(Collected data)
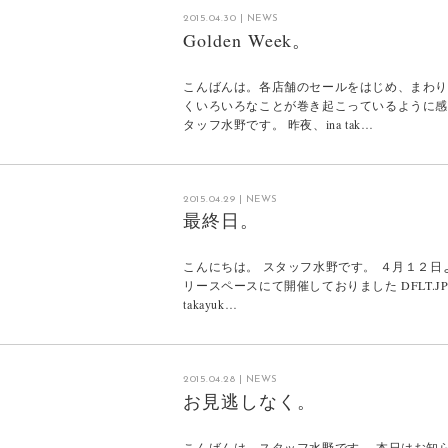
2015.04.30
|
NEWS
Golden Week。
こんばんは。各店舗のセールをはじめ、まわ
くいろいろなことが巻き起こっているように
タッフ水野です。 昨夜、ina tak…
2015.04.29
|
NEWS
最終日。
こんにちは。 スタッフ水野です。 ４月１２日
リースペースにて開催しておりました DFLT.JP Pres
takayuk…
2015.04.28
|
NEWS
お見逃しなく。
こんばんは。スタッフ水野です。 本日はお知ら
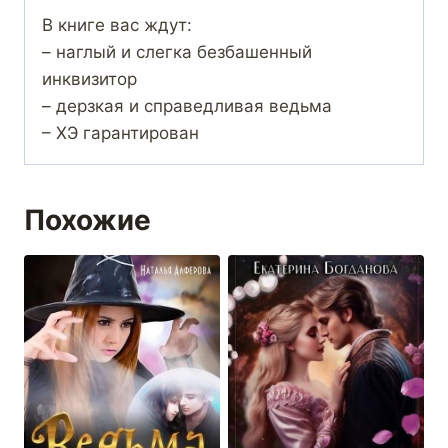
В книге вас ждут:
– наглый и слегка безбашенный
инквизитор
– дерзкая и справедливая ведьма
– ХЭ гарантирован
Похожие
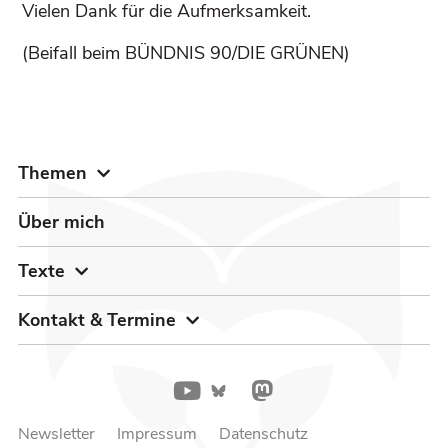
Vielen Dank für die Aufmerksamkeit.
(Beifall beim BÜNDNIS 90/DIE GRÜNEN)
Themen
Über mich
Texte
Kontakt & Termine
Newsletter
Impressum
Datenschutz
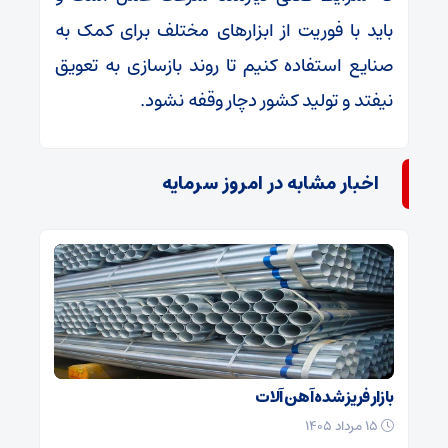
باید با فوریت از ابزارهای مختلف برای کمک به
صنایع استفاده کنیم تا روند بازسازی به تعویق
نیفتد و تولید کشور دچار وقفه نشود.
اخبار مشابه در امروز سرمایه
بازار فریز شده آهن آلات
۱۵ مرداد ۱۴۰۵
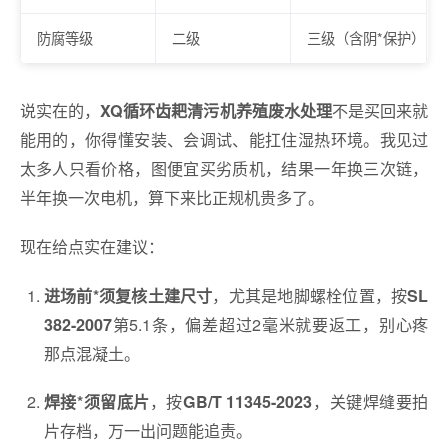
防腐等级
二级
三级（含阴*保护）
说实在的，
不是买回来就
XQ循环齿耙清污机养殖废水处理
能用的，你得懂安装、会调试、能扛住湿热环境。我见过
太多人只看价格，图便宜买劣质机，结果一年换三次链，
半年换一次电机，算下来比正规机贵多了。
现在给点实在建议：
，尤其是地脚螺栓位置，按
进场前*须复核土建尺寸
SL
第5.1条，偏差超过2毫米就要返工，别心疼
382-2007
那点混凝土。
，按
，关键焊缝要拍
焊接*须留底片
GB/T 11345-2023
片存档，万一出问题能追责。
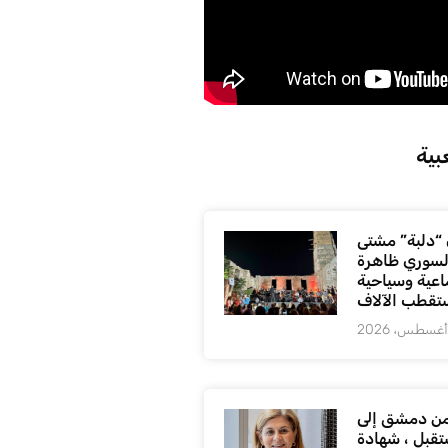
بية
“دلبة” مشتى
السوري ظاهرة
اعية وسياحية
ستقطب الآلاف
ن دمشق إلى
تقبل ، شهادة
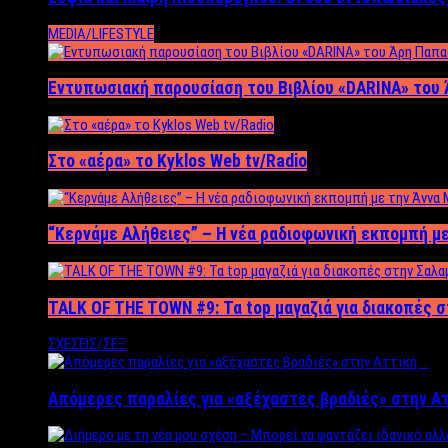
MEDIA/LIFESTYLE
Εντυπωσιακή παρουσίαση του Βιβλίου «DARINA» του 
Στο «αέρα» το Kyklos Web tv/Radio
“Kερνάμε Αλήθειες” – Η νέα ραδιοφωνική εκπομπή με
TALK OF THE TOWN #9: Τα top μαγαζιά για διακοπές σ
ΣΧΕΣΕΙΣ/ΣΕΞ
Απόμερες παραλίες για «αξέχαστες βραδιές» στην Α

_Task brief_.
Give the count of lines in the data above that hold the string "スタッフ水野です", with no additional words.

_Answer to this exercise_.
2